Je crois que c'est ce dernier mot qui correspond le mieux à "Public Enemies" : on est plongé dans l'action aux côtés de John Dillinger et au milieu des (trop ?) nombreuses fusillades, au point d'ailleurs de devoir se boucher les oreilles tellement le son des tirs est fort, comparé à celui des voix (ce que, en tant que spectatrice, je n'ai d'ailleurs pas trouvé très agréable...). Les gros plans intensifient ce côté réaliste, et la caméra (apparemment de dernier cri) rend l'image parfois presque surréaliste : le sable blanc a de manière surprenante des allures de neige...
Et il y a aussi le contexte : la crise des années 30. Un écho à la crise actuelle ? Sûrement pas un hasard en tout cas.

Du grand film d'action, donc. A voir pour la réalisation impeccable et ses acteurs majestueux (Johnny Depp et Christian Bale en tête).

vendredi 3 juillet 2009

Almodóvar & Woody

Les derniers films de Pedro Almodóvar ("Les étreintes brisées") et Woody Allen ("Whatever works") ne sont pas mal. Enfin, bien. Oui, ils sont bien.
Je sais que ce sont deux grands cinéastes et que leurs films sont en général encensés, par le public et les critiques. A mon sens, leurs films sont...de bons divertissements. Je n'en ressors jamais complètement bouleversée, retournée, marquée au fer comme après d'autres films. Il leut manque toujours ce petit "plus", qui fait d'un bon film un film excellent.
Ça me rappelle l'image de l'apprentissage d'une langue étrangère : rien de plus dur de passer du pallier "bon niveau" au pallier suivant qui est "niveau excellent". Il faut déjà pas mal trimer pour arriver à un bon niveau (surtout quand on part du niveau zéro), mais alors ensuite, il faut redoubler d'efforts pour continuer à s'améliorer et réussir à passer au niveau supérieur.
C'est un peu la même chose pour les films...

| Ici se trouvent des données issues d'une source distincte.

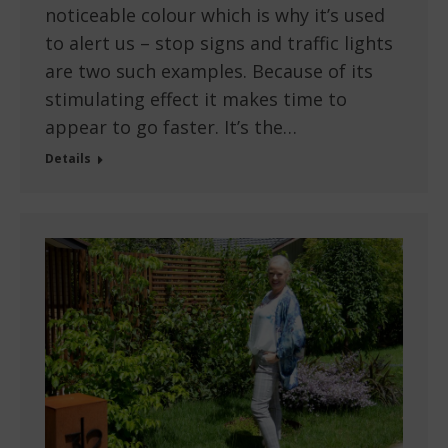
noticeable colour which is why it’s used
to alert us – stop signs and traffic lights
are two such examples. Because of its
stimulating effect it makes time to
appear to go faster. It’s the…
Details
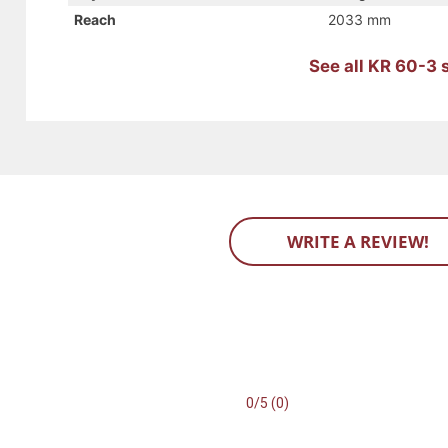
Reach
2033 mm
See all KR 60-3 
WRITE A REVIEW!
0/5 (0)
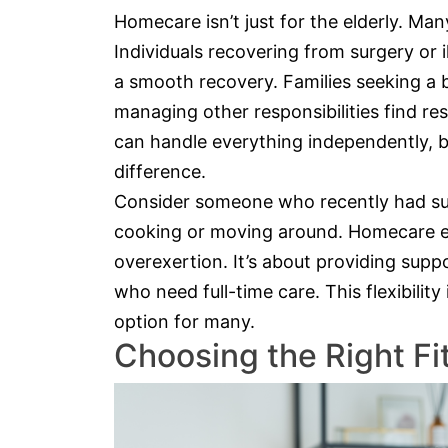
Homecare isn’t just for the elderly. Ma
Individuals recovering from surgery or
a smooth recovery. Families seeking a 
managing other responsibilities find re
can handle everything independently, 
difference.
Consider someone who recently had sur
cooking or moving around. Homecare en
overexertion. It’s about providing supp
who need full-time care. This flexibili
option for many.
Choosing the Right Fi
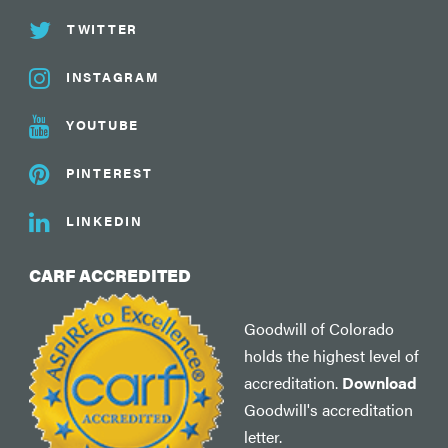
TWITTER
INSTAGRAM
YOUTUBE
PINTEREST
LINKEDIN
CARF ACCREDITED
Goodwill of Colorado
holds the highest level of
accreditation.
Download
Goodwill's accreditation
letter.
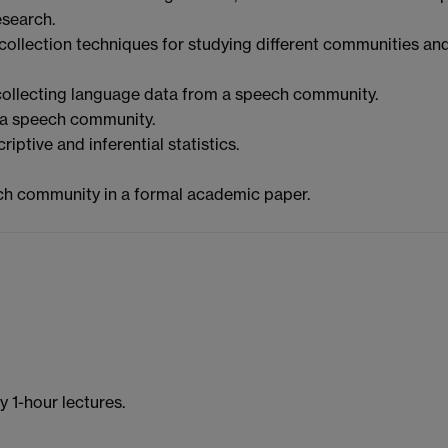
esearch.
a collection techniques for studying different communities an
 collecting language data from a speech community.
 a speech community.
ptive and inferential statistics.
ech community in a formal academic paper.
 1-hour lectures.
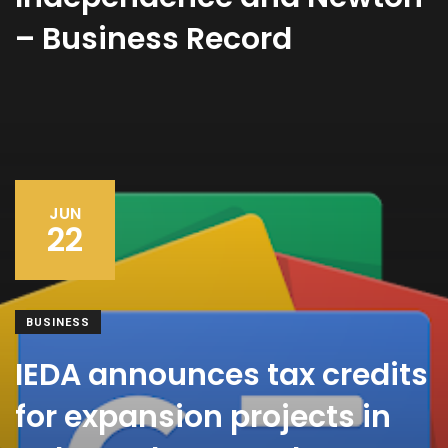
– Business Record
JUN
22
BUSINESS
IEDA announces tax credits
for expansion projects in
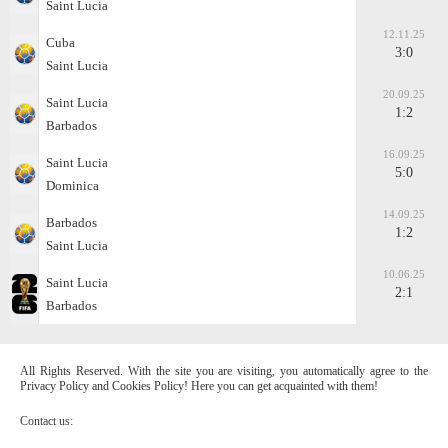
Saint Lucia
12.11.25
Cuba
3:0
Saint Lucia
20.09.25
Saint Lucia
1:2
Barbados
16.09.25
Saint Lucia
5:0
Dominica
14.09.25
Barbados
1:2
Saint Lucia
10.06.25
Saint Lucia
2:1
Barbados
All Rights Reserved. With the site you are visiting, you automatically agree to the
Privacy Policy and Cookies Policy! Here you can get acquainted with them!
Contact us:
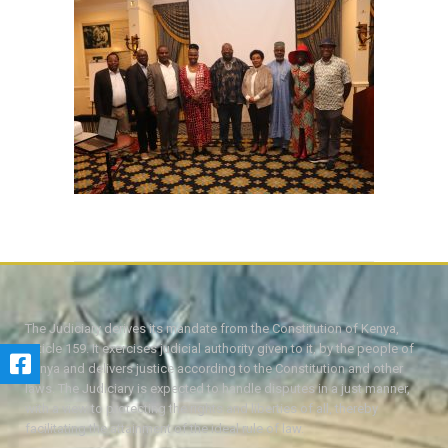
The Judiciary derives its mandate from the Constitution of Kenya,
Article 159. It exercises judicial authority given to it, by the people of
Kenya and delivers justice according to the Constitution and other
laws. The Judiciary is expected to handle disputes in a just manner,
with a view to protecting the rights and liberties of all, thereby
facilitating the attainment of the ideal rule of law.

Donc, ces deux films ont les ingrédients qu'il faut pour être de bons films : bon scénario, bonne mise en scène, très bons acteurs. D'un côté, une Penélope Cruz magistrale, de l'autre, une brochette d'acteurs tels que Evan Rachel Wood (que je ne connaissais pas vraiment, et qui m'a impressionnée) et Patricia Clarkson, toutes les deux drôles à souhait, excentriques et nunuches, mais jamais trop.

Mais, dans les deux cas, j'ai eu l'impression que certaines scènes étaient...surfaites, exagérées. Dans "Les étreintes brisées", la fin est un peu tirée par les cheveux : la mère qui, après 14 ans de silence, dévoile tout d'un coup son secret, les larmes aux yeux (mais sans réellement pleurer), en buvant son gin à grandes gorgées. La scène n'est pas très convaincante, on n'y croit qu'à moitié... Et le pire arrive la scène suivante : le lendemain matin, en prenant son petit-déjeuner avec son fils, la mère lui annonce la révélation du siècle, qui tombe comme un cheveu sur la soupe : "Mateo es tu padre". Et le fils, à peine choqué : "ah ? ok. Au fait, il a appelé tout à l'heure, tu dois le rappeler." Je suppose que cette scène est censée être dramatique, mais elle est tellement ridicule que ça en devient hilarant (j'étais morte de rire dans la salle). Dommage de ne pas l'avoir coupée, car elle a tout gâché...

Dans "Whatever works", Woody Allen a eu la bonne idée de reprendre la vieille technique de faire parler son acteur à la caméra. Ok, depuis Belmondo dans "A bout de souffle", on connaît. Et c'est vrai que Woody Allen reprend cette technique à merveille : au début, on est mort de rire. Le personnage qui dit à son ami : "ben oui, tu ne les vois pas ? le public là, assis sur son siège en train de manger du popcorn ?" Sauf que quand ça dure 5 min, et que c'est répété plusieurs fois pendant le film, on se dit que c'est un peu exagéré et qu'il ne faut tout de même pas abuser des bonnes choses...
L'acteur principal (Larry David), d'ailleurs, est une copie de Woody Allen. Certes, une très bonne copie. Mais pourquoi ne pas nous avoir accordé la version originale, c'est-à-dire le vrai Woody Allen en personne ?

vendredi 26 juin 2009

Exposition Jacques Tati

Récit d’une après-midi parisienne… :)

J’ai adoré l’exposition Jacques Tati de la Cinémathèque française. J’en avais beaucoup entendu parler sur France inter, donc j’avais hâte de la voir. Et je n’ai pas été déçue !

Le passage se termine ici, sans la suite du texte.